-- WORK TO BE COMPLETED --
Your task is to copy the stretch of lines in the records below that begins with the line containing "esh as a summer breeze." and ends with the line containing "ALASHAN BREEZE", exactly as written, with nothing added.

(Page-level text extractions)

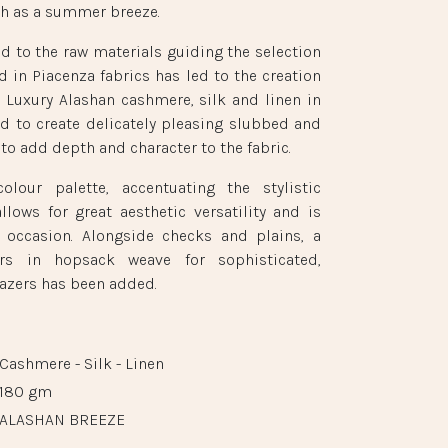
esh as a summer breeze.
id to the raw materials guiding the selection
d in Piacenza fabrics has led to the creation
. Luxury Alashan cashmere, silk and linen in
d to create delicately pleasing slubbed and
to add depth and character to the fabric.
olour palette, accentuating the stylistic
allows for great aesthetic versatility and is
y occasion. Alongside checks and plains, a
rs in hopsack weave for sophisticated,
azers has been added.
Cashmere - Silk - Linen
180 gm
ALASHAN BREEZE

--

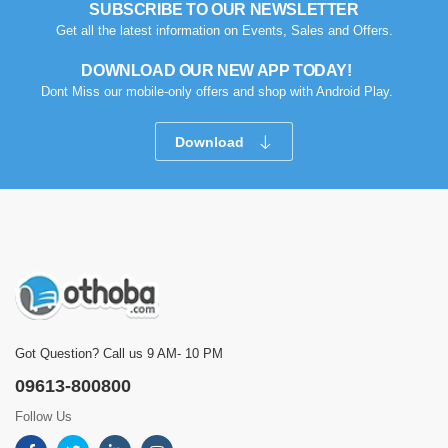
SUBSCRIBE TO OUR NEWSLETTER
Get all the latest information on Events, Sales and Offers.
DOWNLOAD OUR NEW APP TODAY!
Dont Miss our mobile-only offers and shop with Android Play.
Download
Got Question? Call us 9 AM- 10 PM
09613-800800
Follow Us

-- SOLUTION TO THE PROBLEM --
esh as a summer breeze.
id to the raw materials guiding the selection
d in Piacenza fabrics has led to the creation
. Luxury Alashan cashmere, silk and linen in
d to create delicately pleasing slubbed and
to add depth and character to the fabric.
olour palette, accentuating the stylistic
allows for great aesthetic versatility and is
y occasion. Alongside checks and plains, a
rs in hopsack weave for sophisticated,
azers has been added.
Cashmere - Silk - Linen
180 gm
ALASHAN BREEZE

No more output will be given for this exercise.